I think they would certainly disagree that they have broken any oaths. There are different schools of thought on exactly what the 2nd amendment means. If they are applying it as they think it means then they aren't breaking any oaths. It just so happens that their interpretation is wrong in my opinion, but that doesn't make them oath breakers.

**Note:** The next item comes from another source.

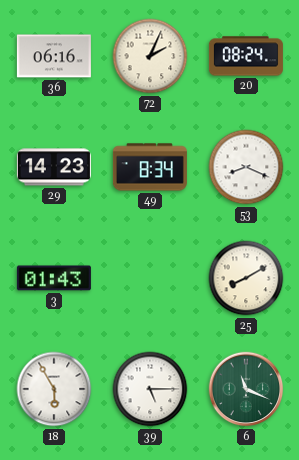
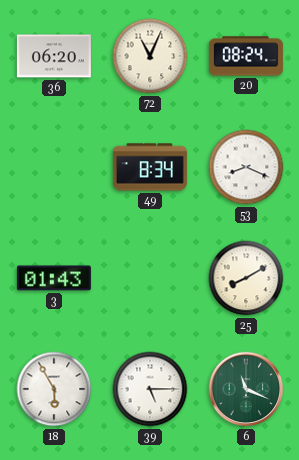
36: 06:16 -> 06:20
72: 2:04 -> 11:04
29: 14:23 -> none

Sure. They ALL "support the Second Amendment, but...". See this example from a Washington state legislator just last week when stating his support for a bumpstock ban bill: "Democratic Sen. Kevin Van de Wege, the sponsor of the bump stock bill, noted that he’s
a lifetime member of the NRA and a defender of the 2nd Amendment [Of course he is!!],
but said
“this is something that shouldn’t be allowed.” [Of course it shouldn't!!]
From the
Heller SCOTUS decision (written by Scalia):
At the time of the founding, as now, to “bear” meant to “carry.”... When used with “arms,” however, the term has a meaning that refers to
carrying for a particular purpose—confrontation. In Muscarello v. United States, 524 U. S. 125 (1998) , in the course of analyzing the meaning of “carries a firearm” in a federal criminal statute,
Justice Ginsburg wrote that “(s)urely a most familiar meaning is, as the Constitution’s Second Amendment … indicate(s): ‘wear, bear, or carry … upon the person or in the clothing or in a pocket, for the purpose … of being armed and ready for offensive or defensive action in a case of conflict with another person.’ ” Id., at 143 (dissenting opinion) (quoting Black’s Law Dictionary 214 (6th ed. 1998)).

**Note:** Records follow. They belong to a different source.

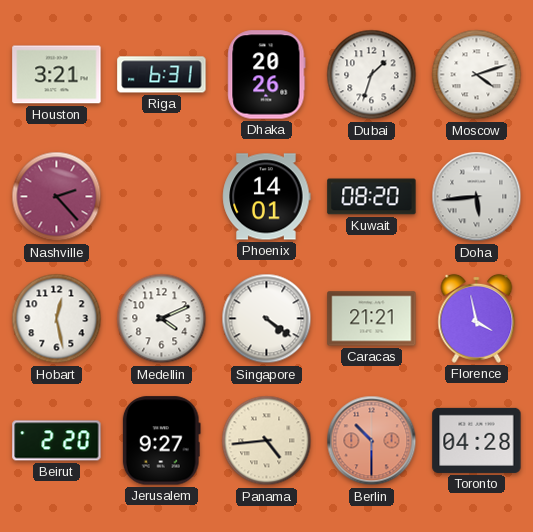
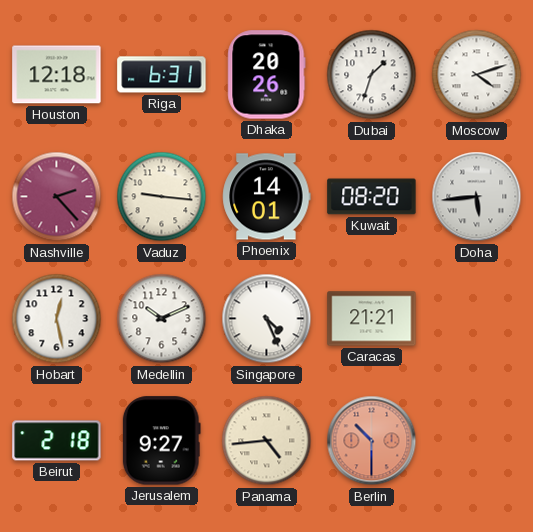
Houston: 3:21 -> 12:18
Vaduz: none -> 9:16
Medellin: 4:11 -> 10:11
Singapore: 4:21 -> 4:26
Florence: 3:58 -> none
Beirut: 2:20 -> 2:18
Toronto: 04:28 -> none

From the Hawaii state constitution:
Article I
RIGHT TO
BEAR ARMS
Section 17. A well regulated militia being necessary to the security of a free state, the right of the people to keep and
bear arms shall not be infringed. [Ren Const Con 1978 and election Nov 7, 1978]
From the United States Constitution:
Amendments to the Constitution
Bill of Rights
Amendment II
A well regulated Militia, being necessary to the security of a free State, the right of the people to keep and
bear Arms, shall not be infringed.
Thus, by both the Hawaii state
and Federal constitutions, which all Hawaii legislators and elected officials (governor, etc.), and some unelected/appointed officials (police chiefs, AG, etc.) have sworn an oath to uphold and defend both constitutions, neither the federal nor state (via
McDonald extending
Heller's protections against the states' infringement) governments may infringe on the pre-existing right to self-defense via ‘wear[ing], bear[ing], or carry[ing] … upon the person or in the clothing or in a pocket, for the purpose … of being armed and ready for offensive or defensive action in a case of conflict with another person’, independent of location (inside or outside the home).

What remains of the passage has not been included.